What you need to do ▸ List all lines in the material below that contain "noch".

Dataset extract ▸
· · · · · · ·
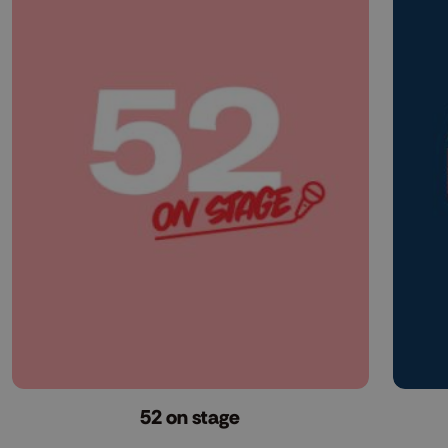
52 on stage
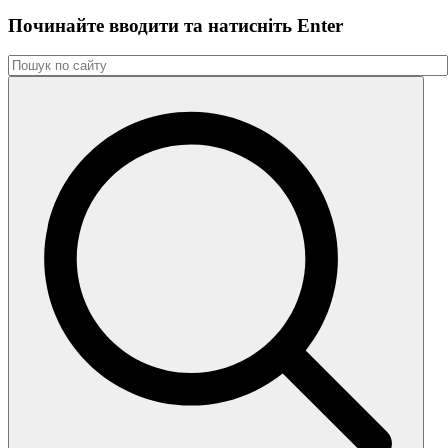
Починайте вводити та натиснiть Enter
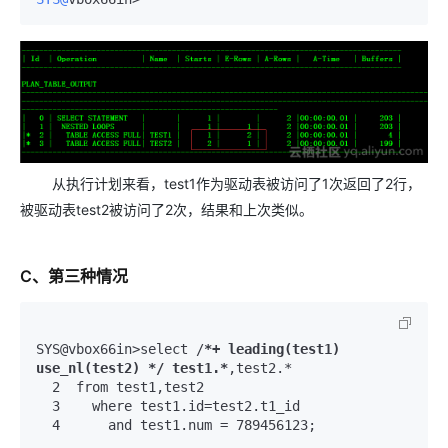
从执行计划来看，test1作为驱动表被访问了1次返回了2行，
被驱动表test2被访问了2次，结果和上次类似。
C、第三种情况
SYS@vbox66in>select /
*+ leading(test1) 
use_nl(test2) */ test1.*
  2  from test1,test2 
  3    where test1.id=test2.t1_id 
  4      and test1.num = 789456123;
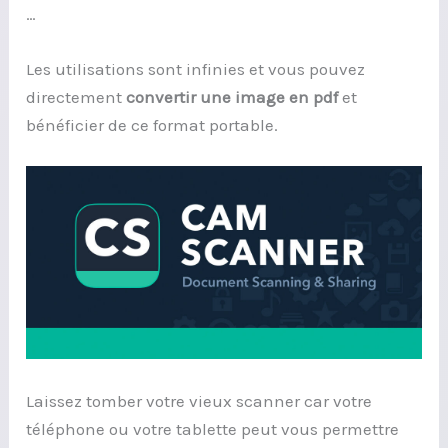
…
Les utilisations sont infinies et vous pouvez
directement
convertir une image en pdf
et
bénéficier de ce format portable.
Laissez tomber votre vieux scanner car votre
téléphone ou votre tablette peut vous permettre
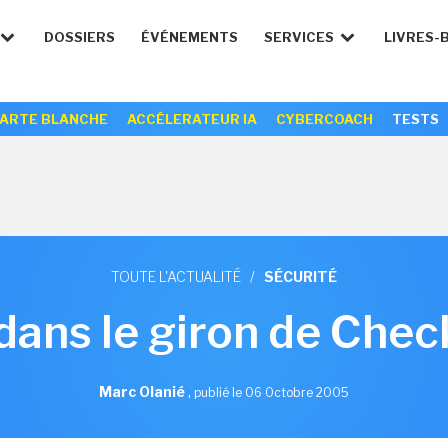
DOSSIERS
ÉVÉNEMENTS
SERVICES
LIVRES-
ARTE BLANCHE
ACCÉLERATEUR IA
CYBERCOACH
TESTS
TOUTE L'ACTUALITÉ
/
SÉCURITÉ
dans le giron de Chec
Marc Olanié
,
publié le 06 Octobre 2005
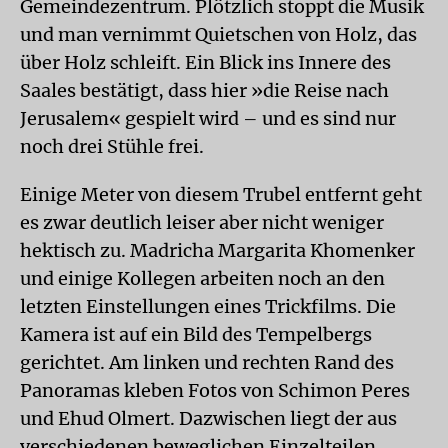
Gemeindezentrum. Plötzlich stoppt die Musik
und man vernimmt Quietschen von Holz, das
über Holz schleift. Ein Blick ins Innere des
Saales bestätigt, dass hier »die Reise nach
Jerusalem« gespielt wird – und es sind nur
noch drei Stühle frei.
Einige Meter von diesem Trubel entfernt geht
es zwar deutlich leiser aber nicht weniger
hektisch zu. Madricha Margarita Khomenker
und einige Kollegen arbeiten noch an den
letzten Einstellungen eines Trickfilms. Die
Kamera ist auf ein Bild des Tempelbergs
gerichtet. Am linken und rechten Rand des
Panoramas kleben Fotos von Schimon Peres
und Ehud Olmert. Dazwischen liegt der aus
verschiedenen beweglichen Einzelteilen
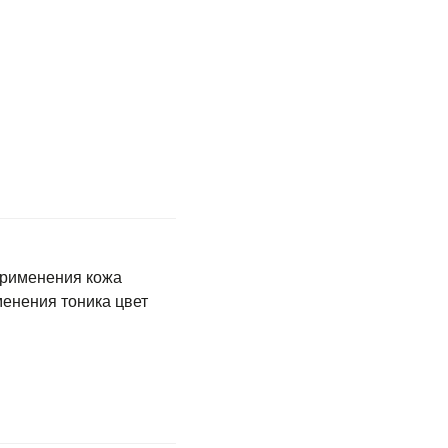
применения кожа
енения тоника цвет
· · · · · · ·
Answer to this task ▸
noch drei Stühle frei.
und einige Kollegen arbeiten noch an den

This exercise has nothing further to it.